## DATA PROVIDED:
((
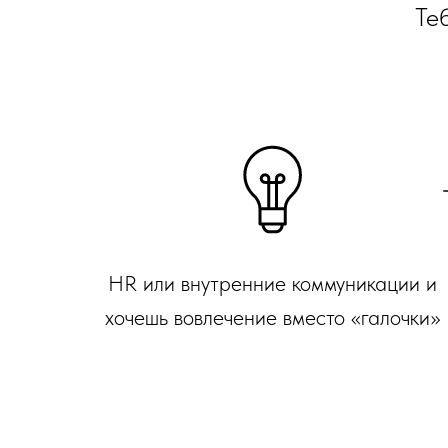
Теб
HR или внутренние коммуникации и
хочешь вовлечение вместо «галочки»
))
## ABOUT THIS EXERCISE:
Everything from the line with "HR или внутренние коммуникации и" to the end of the listing above is to be set down exactly, both ends included.

## REPLY TO THE TASK:
HR или внутренние коммуникации и
хочешь вовлечение вместо «галочки»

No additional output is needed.